— PROMPT —
Transcribe, leaving out every picture, the lines that run from the start of the listing below through the line with "ОФИЦИАЛЬНЫЕ ДЕЛЕГАЦИИ".
|---|
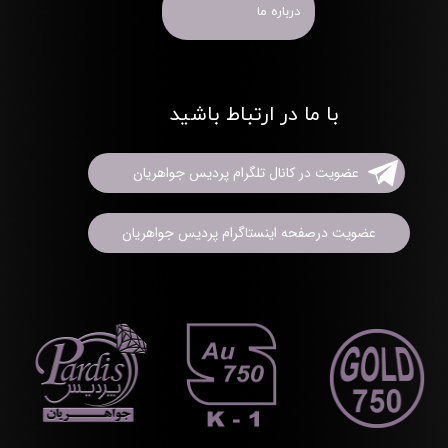
درباره ما
با ما در ارتباط باشید
عضویت در کانال تلگرام پردیس جواهریان
عضویت درصفحه اینستاگرام پردیس جواهریان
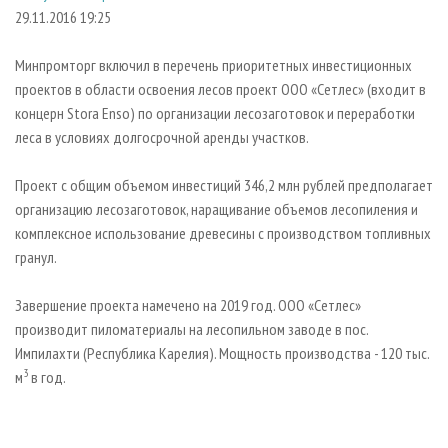
СУШКА ДРЕВЕСИНЫ
ПЕРСОНЫ
КОНТАКТЫ
РЕКЛАМА
29.11.2016 19:25
ПРОИЗВОДСТВО ДРЕВЕСНЫХ ПЛИТ
МОБИЛЬНЫЕ ВЫСТАВКИ
РЕКЛАМА НА САЙТЕ
Минпромторг включил в перечень приоритетных инвестиционных
ДЕРЕВЯННОЕ ДОМОСТРОЕНИЕ
ОФИЦИАЛЬНЫЕ ДЕЛЕГАЦИИ
проектов в области освоения лесов проект ООО «Сетлес» (входит в
ПРОИЗВОДСТВО МЕБЕЛИ
концерн Stora Enso) по организации лесозаготовок и переработки
ПРИОРИТЕТНЫЕ ИНВЕСТПРОЕКТЫ
леса в условиях долгосрочной аренды участков.
БИОЭНЕРГЕТИКА
RUSSIAN FORESTRY REVIEW
ЦБП
ГАЗЕТА ЛЕСПРОМФОРУМ
Проект с общим объемом инвестиций 346,2 млн рублей предполагает
организацию лесозаготовок, наращивание объемов лесопиления и
ИНСТРУМЕНТ И МАТЕРИАЛЫ
БИБЛИОТЕКА СПЕЦИАЛИСТА
комплексное использование древесины с производством топливных
гранул.
Завершение проекта намечено на 2019 год. ООО «Сетлес»
производит пиломатериалы на лесопильном заводе в пос.
Импилахти (Республика Карелия). Мощность производства - 120 тыс.
3
м
в год.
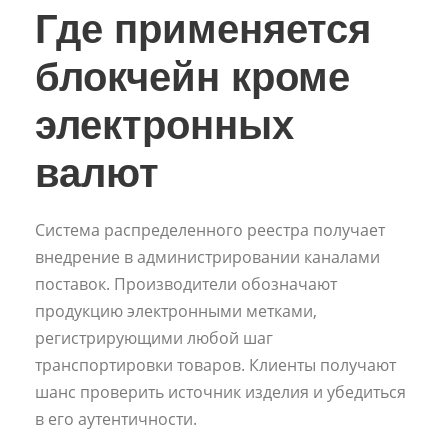
Где применяется
блокчейн кроме
электронных
валют
Система распределенного реестра получает
внедрение в администрировании каналами
поставок. Производители обозначают
продукцию электронными метками,
регистрирующими любой шаг
транспортировки товаров. Клиенты получают
шанс проверить источник изделия и убедиться
в его аутентичности.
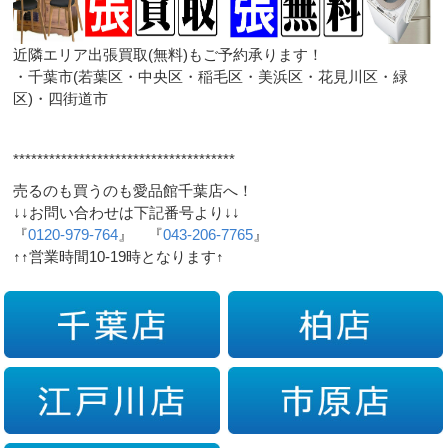
近隣エリア出張買取(無料)もご予約承ります！
・千葉市(若葉区・中央区・稲毛区・美浜区・花見川区・緑
区)・四街道市
*************************************
売るのも買うのも愛品館千葉店へ！
↓↓お問い合わせは下記番号より↓↓
『
0120-979-764
』 『
043-206-7765
』
↑↑営業時間10-19時となります↑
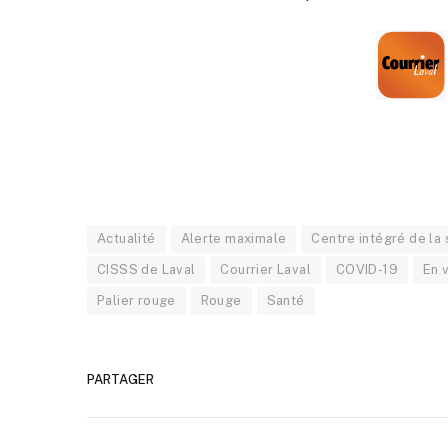
Actualité
Alerte maximale
Centre intégré de la 
CISSS de Laval
Courrier Laval
COVID-19
En 
Palier rouge
Rouge
Santé
PARTAGER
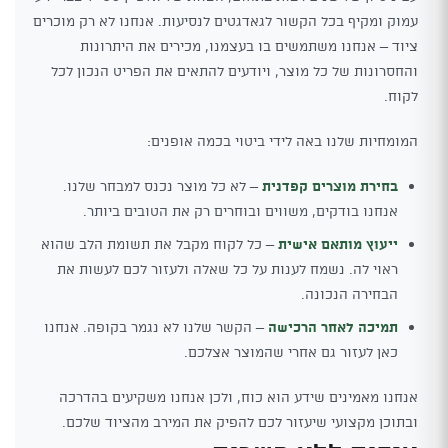
עמוק ומקיף בכל הקשור לגאדגטים לנסיעות. אנחנו לא רק מוכרים
ציוד – אנחנו משתמשים בו בעצמנו, מכירים את היתרונות
והחסרונות של כל מוצר, ויודעים להתאים את הפריט הנכון לכל
לקוח.
המומחיות שלנו באה לידי ביטוי בכמה אופנים:
בחירת מוצרים קפדנית
– לא כל מוצר נכנס למבחר שלנו.
אנחנו בודקים, משווים ובוחרים רק את הטובים ביותר.
ייעוץ מותאם אישית
– כל לקוח מקבל את תשומת הלב שהוא
ראוי לה. נשמח לענות על כל שאלה ולעזור לכם לעשות את
הבחירה הנכונה.
תמיכה לאחר הרכישה
– הקשר שלנו לא נגמר בקופה. אנחנו
כאן לעזור גם אחרי שהמוצר אצלכם.
אנחנו מאמינים שידע הוא כוח, ולכן אנחנו משקיעים בהדרכה
ובתוכן מקצועי שיעזור לכם להפיק את המירב מהציוד שלכם.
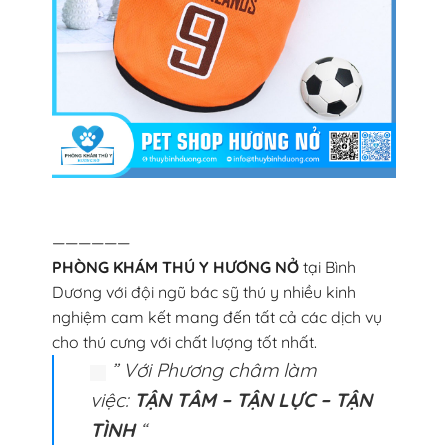
——————
PHÒNG KHÁM THÚ Y HƯƠNG NỞ
tại Bình
Dương với đội ngũ bác sỹ thú y nhiều kinh
nghiệm cam kết mang đến tất cả các dịch vụ
cho thú cưng với chất lượng tốt nhất.
” Với Phương châm làm
việc:
TẬN TÂM – TẬN LỰC – TẬN
TÌNH
“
|---|
— OUTPUT —
درباره ما
با ما در ارتباط باشید
عضویت در کانال تلگرام پردیس جواهریان
عضویت درصفحه اینستاگرام پردیس جواهریان
СУШКА ДРЕВЕСИНЫ
ПЕРСОНЫ
КОНТАКТЫ
РЕКЛАМА
29.11.2016 19:25
ПРОИЗВОДСТВО ДРЕВЕСНЫХ ПЛИТ
МОБИЛЬНЫЕ ВЫСТАВКИ
РЕКЛАМА НА САЙТЕ
Минпромторг включил в перечень приоритетных инвестиционных
ДЕРЕВЯННОЕ ДОМОСТРОЕНИЕ
ОФИЦИАЛЬНЫЕ ДЕЛЕГАЦИИ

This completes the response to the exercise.